## Problem requirements
Each line of the data below from the one holding "تنتج نتيجة لبروتينات" to the one holding "كانوا يعانون من", inclusive, is to be reproduced exactly; no other line belongs in the answer.

***

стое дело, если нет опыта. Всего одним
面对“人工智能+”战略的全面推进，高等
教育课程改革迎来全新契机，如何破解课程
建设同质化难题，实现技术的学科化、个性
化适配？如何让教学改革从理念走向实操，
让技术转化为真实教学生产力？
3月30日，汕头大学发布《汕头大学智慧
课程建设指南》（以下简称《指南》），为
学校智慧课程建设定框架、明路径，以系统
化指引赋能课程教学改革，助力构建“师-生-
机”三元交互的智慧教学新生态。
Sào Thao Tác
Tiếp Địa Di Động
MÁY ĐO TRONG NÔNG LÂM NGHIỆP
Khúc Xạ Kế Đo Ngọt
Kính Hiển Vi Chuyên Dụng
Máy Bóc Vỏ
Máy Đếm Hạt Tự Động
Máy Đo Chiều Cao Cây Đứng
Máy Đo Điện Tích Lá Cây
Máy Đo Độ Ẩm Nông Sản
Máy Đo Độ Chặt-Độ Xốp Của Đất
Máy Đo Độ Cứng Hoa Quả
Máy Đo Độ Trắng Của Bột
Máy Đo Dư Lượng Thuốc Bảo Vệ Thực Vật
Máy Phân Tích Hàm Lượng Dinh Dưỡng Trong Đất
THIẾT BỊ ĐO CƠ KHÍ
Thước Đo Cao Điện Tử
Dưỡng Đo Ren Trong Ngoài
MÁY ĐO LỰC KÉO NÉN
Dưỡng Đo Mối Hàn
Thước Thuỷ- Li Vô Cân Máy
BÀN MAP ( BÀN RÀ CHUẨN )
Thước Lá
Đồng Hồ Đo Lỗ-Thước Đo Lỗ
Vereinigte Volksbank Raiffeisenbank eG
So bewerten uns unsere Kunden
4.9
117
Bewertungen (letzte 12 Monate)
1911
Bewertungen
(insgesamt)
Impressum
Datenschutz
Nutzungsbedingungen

***

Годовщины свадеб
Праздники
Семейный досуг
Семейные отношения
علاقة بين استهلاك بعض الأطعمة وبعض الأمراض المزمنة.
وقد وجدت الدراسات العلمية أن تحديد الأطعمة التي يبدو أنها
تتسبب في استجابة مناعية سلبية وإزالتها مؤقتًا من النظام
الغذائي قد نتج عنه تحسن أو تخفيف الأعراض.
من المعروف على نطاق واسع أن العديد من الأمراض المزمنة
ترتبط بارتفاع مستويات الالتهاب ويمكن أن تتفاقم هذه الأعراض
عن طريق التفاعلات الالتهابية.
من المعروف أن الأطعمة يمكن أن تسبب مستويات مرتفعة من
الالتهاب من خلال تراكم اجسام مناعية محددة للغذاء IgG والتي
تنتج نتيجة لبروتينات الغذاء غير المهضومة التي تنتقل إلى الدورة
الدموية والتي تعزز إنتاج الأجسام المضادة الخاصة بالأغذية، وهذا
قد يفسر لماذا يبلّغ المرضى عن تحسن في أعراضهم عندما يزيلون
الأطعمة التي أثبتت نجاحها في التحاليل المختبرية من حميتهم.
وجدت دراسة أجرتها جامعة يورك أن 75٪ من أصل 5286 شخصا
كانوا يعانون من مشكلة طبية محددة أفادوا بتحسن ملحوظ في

***

## Written answer
تنتج نتيجة لبروتينات الغذاء غير المهضومة التي تنتقل إلى الدورة
الدموية والتي تعزز إنتاج الأجسام المضادة الخاصة بالأغذية، وهذا
قد يفسر لماذا يبلّغ المرضى عن تحسن في أعراضهم عندما يزيلون
الأطعمة التي أثبتت نجاحها في التحاليل المختبرية من حميتهم.
وجدت دراسة أجرتها جامعة يورك أن 75٪ من أصل 5286 شخصا
كانوا يعانون من مشكلة طبية محددة أفادوا بتحسن ملحوظ في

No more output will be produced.